Semantics Of ":mime"

The draft does not specify how strings using MIME entities are used
to compose messages.  As a result, different implementations generate
different mails.  The Exim Sieve implementation splits the reason into
header and body.  It adds the header to the mail header and uses the body
as mail body.  Be aware, that other imlementations compose a multipart
structure with the reason as only part.  Both conform to the specification
(or lack thereof).


Semantics Of Not Using ":mime"

Sieve scripts are written in UTF-8, so is the reason string in this
case.  This implementation adds MIME headers to indicate that.  This
is not required by the vacation draft, which does not specify how
the UTF-8 reason is processed to compose the resulting message.


Default Subject

The draft specifies that the default message subject is "Auto: " plus
the old subject.  Using this subject is dangerous, because many mailing
lists verify addresses by sending a secret key in the subject of a
message, asking to reply to the message for confirmation.  Using the
default vacation subject confirms any subscription request of this kind,
allowing to subscribe a third party to any mailing list, either to annoy
the user or to declare spam as legitimate mail by proving to use opt-in.


Rate Limiting Responses

In absence of a handle, this implementation hashes the reason,
":subject" option, ":mime" option and ":from" option and uses the hex
string representation as filename within the "sieve_vacation_directory"
to store the recipient addresses for this vacation parameter set.

The draft specifies that sites may define a minimum ":days" value than 1.
This implementation uses 1.  The maximum value MUST greater than 7,
and SHOULD be greater than 30.  This implementation uses a maximum of 31.
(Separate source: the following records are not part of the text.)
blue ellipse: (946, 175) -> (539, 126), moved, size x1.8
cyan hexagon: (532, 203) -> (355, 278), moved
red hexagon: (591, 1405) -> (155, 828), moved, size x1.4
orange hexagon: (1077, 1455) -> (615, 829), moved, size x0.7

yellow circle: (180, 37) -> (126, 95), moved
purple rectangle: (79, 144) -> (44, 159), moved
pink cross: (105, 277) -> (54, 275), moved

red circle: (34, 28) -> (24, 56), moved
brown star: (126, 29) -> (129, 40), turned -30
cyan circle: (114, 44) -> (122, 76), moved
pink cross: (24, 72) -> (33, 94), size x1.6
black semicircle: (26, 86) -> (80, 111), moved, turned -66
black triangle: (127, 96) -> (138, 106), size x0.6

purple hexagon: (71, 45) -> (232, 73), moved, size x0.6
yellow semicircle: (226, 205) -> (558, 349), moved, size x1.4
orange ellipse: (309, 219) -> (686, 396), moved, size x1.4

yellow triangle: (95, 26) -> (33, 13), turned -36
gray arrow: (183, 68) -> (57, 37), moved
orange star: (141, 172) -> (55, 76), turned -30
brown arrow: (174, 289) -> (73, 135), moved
Vacation recipient address databases older than 31 days are automatically
removed.  Users do not have to remove them manually when modifying their
scripts.  Don't put anything but vacation databases in that directory
or you risk that it will be removed, too!


Global Reply Address Blacklist

The draft requires that each implementation offers a global black list
of addresses that will never be replied to.  Exim offers this as option
"never_mail" in the autoreply transport.